* [EXERCISE REQUIREMENTS] Print every record below exactly as it stands, but leave out the pictures.

*** DATA FOR ANALYSIS ***

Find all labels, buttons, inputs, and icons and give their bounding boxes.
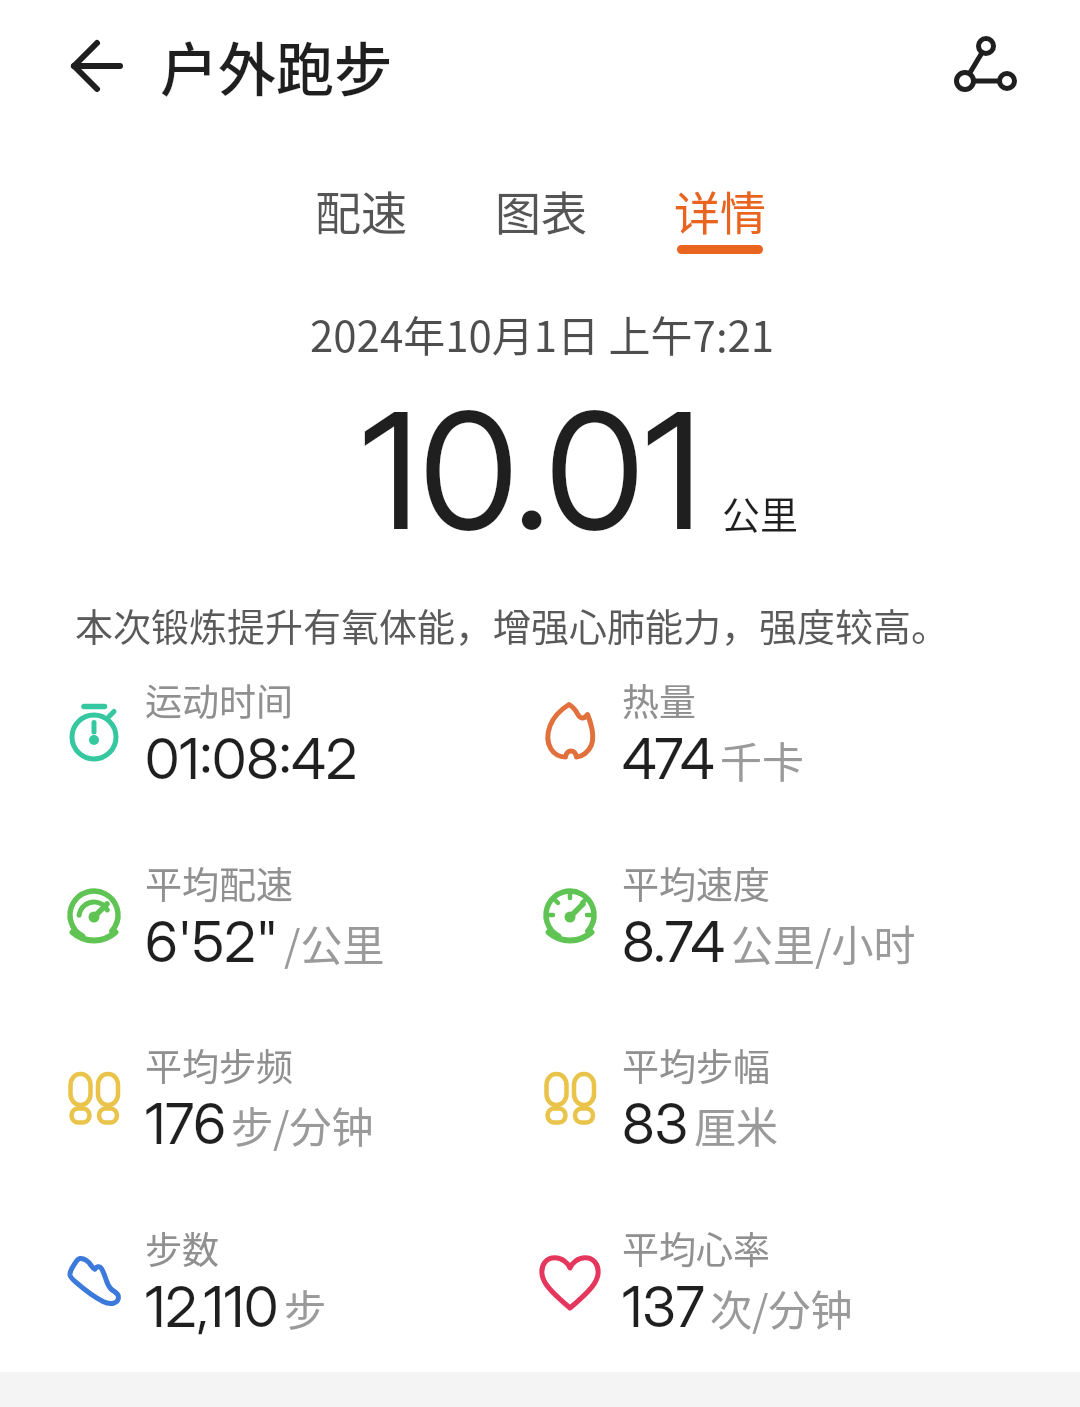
staticText: 步数 [145, 1221, 219, 1275]
button[interactable] [537, 1208, 957, 1338]
staticText: 热量 [622, 673, 696, 727]
staticText: 平均心率 [622, 1221, 770, 1275]
staticText: 公里 [722, 485, 799, 540]
staticText: 6'52" [145, 908, 279, 976]
button[interactable] [537, 660, 957, 790]
staticText: 配速 [315, 177, 407, 244]
staticText: /公里 [284, 912, 385, 973]
staticText: 步/分钟 [231, 1094, 374, 1155]
staticText: 474 [622, 725, 715, 793]
button[interactable] [537, 843, 957, 973]
button[interactable]: 图表 [451, 165, 631, 255]
staticText: 平均步幅 [622, 1038, 770, 1092]
staticText: 户外跑步 [160, 24, 393, 108]
staticText: 10.01 [361, 373, 703, 568]
button[interactable] [537, 1025, 957, 1155]
staticText: 83 [622, 1090, 689, 1158]
button[interactable] [48, 36, 132, 96]
staticText: 176 [145, 1090, 226, 1158]
staticText: 01:08:42 [145, 725, 358, 793]
staticText: 137 [622, 1273, 705, 1341]
button[interactable] [60, 1025, 480, 1155]
staticText: 2024年10月1日 上午7:21 [310, 303, 775, 364]
staticText: 步 [284, 1277, 327, 1338]
staticText: 千卡 [720, 729, 805, 790]
staticText: 公里/小时 [731, 912, 916, 973]
staticText: 图表 [495, 177, 587, 244]
button[interactable] [60, 843, 480, 973]
button[interactable] [60, 660, 480, 790]
staticText: 厘米 [694, 1094, 779, 1155]
button[interactable]: 配速 [271, 165, 451, 255]
staticText: 平均步频 [145, 1038, 293, 1092]
button[interactable]: 详情 [630, 165, 810, 255]
staticText: 运动时间 [145, 673, 293, 727]
staticText: 次/分钟 [710, 1277, 853, 1338]
staticText: 本次锻炼提升有氧体能，增强心肺能力，强度较高。 [75, 597, 950, 652]
staticText: 平均配速 [145, 856, 293, 910]
button[interactable] [60, 1208, 480, 1338]
staticText: 8.74 [622, 908, 726, 976]
button[interactable] [938, 28, 1038, 104]
staticText: 12,110 [145, 1273, 279, 1341]
staticText: 详情 [674, 177, 766, 244]
staticText: 平均速度 [622, 856, 770, 910]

*** End of DATA FOR ANALYSIS ***

* [PROBLEM SOLUTION]
Find all labels, buttons, inputs, and icons and give their bounding boxes.
staticText: 步数 [145, 1221, 219, 1275]
button[interactable] [537, 1208, 957, 1338]
staticText: 热量 [622, 673, 696, 727]
staticText: 平均心率 [622, 1221, 770, 1275]
staticText: 公里 [722, 485, 799, 540]
staticText: 6'52" [145, 908, 279, 976]
button[interactable] [537, 660, 957, 790]
staticText: 配速 [315, 177, 407, 244]
staticText: /公里 [284, 912, 385, 973]
staticText: 步/分钟 [231, 1094, 374, 1155]
staticText: 474 [622, 725, 715, 793]
button[interactable] [537, 843, 957, 973]
button[interactable]: 图表 [451, 165, 631, 255]
staticText: 平均步幅 [622, 1038, 770, 1092]
staticText: 户外跑步 [160, 24, 393, 108]
staticText: 10.01 [361, 373, 703, 568]
button[interactable] [537, 1025, 957, 1155]
staticText: 83 [622, 1090, 689, 1158]
button[interactable] [48, 36, 132, 96]
staticText: 176 [145, 1090, 226, 1158]
staticText: 01:08:42 [145, 725, 358, 793]
staticText: 137 [622, 1273, 705, 1341]
button[interactable] [60, 1025, 480, 1155]
staticText: 2024年10月1日 上午7:21 [310, 303, 775, 364]
staticText: 步 [284, 1277, 327, 1338]
staticText: 千卡 [720, 729, 805, 790]
staticText: 公里/小时 [731, 912, 916, 973]
staticText: 图表 [495, 177, 587, 244]
button[interactable] [60, 843, 480, 973]
button[interactable] [60, 660, 480, 790]
staticText: 厘米 [694, 1094, 779, 1155]
button[interactable]: 配速 [271, 165, 451, 255]
staticText: 平均步频 [145, 1038, 293, 1092]
button[interactable]: 详情 [630, 165, 810, 255]
staticText: 运动时间 [145, 673, 293, 727]
staticText: 次/分钟 [710, 1277, 853, 1338]
staticText: 本次锻炼提升有氧体能，增强心肺能力，强度较高。 [75, 597, 950, 652]
staticText: 平均配速 [145, 856, 293, 910]
button[interactable] [60, 1208, 480, 1338]
staticText: 8.74 [622, 908, 726, 976]
button[interactable] [938, 28, 1038, 104]
staticText: 12,110 [145, 1273, 279, 1341]
staticText: 详情 [674, 177, 766, 244]
staticText: 平均速度 [622, 856, 770, 910]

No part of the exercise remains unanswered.